The presentation can either be done from the module itself or as a PowerPoint/Keynote/Google Slides/R presentation/whatever slideshow.

Thus, all groups will need to produce a “.qmd” file that will be the basis for a module vignette that you build and will bundle into a custom R package. Besides the vignette, your package should also bundle at least some of the data you are working with into one or more included datasets and should also bundle code for least two functions that are called in the vignette. The functions you include can be custom functions that you create, but it is also perfectly fine to use functions that you have copied from other packages and include into your own package. The important thing is that you are bundling them together with your dataset and vignette for easy distribution. You will want to create your own documentation for each function, as discussed in the Miscellany module on Building Custom R Packages. One of the main objectives for this exercise is to give you experience with tools for distributing shared data and code to other researchers and pull the curtain back a bit on just what producing an R package entails.

Please be sure to divide up the work with your partner(s) so that each of you are contributing more-or-less equally!

What to Turn In

You will collectively take the class through your presentation/module during our meeting final class meeting period and final exam period. We will aim for 7-8 presentations total of ~15 minutes each with time for questions. I may try to also record these video presentations and share them via the Canvas site.
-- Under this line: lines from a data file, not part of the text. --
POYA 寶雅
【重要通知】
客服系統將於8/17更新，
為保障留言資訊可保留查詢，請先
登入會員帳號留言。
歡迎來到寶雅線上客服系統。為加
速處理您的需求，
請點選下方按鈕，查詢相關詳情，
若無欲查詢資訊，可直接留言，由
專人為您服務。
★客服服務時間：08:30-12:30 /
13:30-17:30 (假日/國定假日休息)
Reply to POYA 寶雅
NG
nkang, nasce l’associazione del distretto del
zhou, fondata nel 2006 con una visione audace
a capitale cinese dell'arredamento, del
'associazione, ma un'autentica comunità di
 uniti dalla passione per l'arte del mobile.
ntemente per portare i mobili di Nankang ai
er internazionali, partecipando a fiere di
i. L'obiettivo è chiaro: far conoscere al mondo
Your group’s work also should result in a custom R package that can be shared as a single file and loaded into an R workspace (e.g., using the install.packages() function. As noted above, that package should combine the following:

  • A set of functions and associated function documentation appropriate to the topic you have chosen.
  • One or more relevant datasets (either data you have simulated or, preferably, real data), that you use in a module vignette about your chosen topic,
  • A vignette that walks users through demonstrations of relevant analyses,
  • Appropriate METADATA for your package (e.g., information on dependencies, etc.),

NOTE: The Miscellany module on Building Custom R Packages takes the user through all of the step of package development, so use it as a resource! We will work through this module during our one of our last class periods.

Additionally, by the due date for this assignment - the last day of the formal final exam period - one group member should upload the final R Package’s bundled “.gz.tar” file to the Canvas site for the course, and your group should collectively upload your entire R Package project to a GitHub repository and share with your instructors, via the assignment submission text field on Canvas, the URL to that repository.

NOTE: We should be able to CLONE your repository and see all of the components associated with your package development.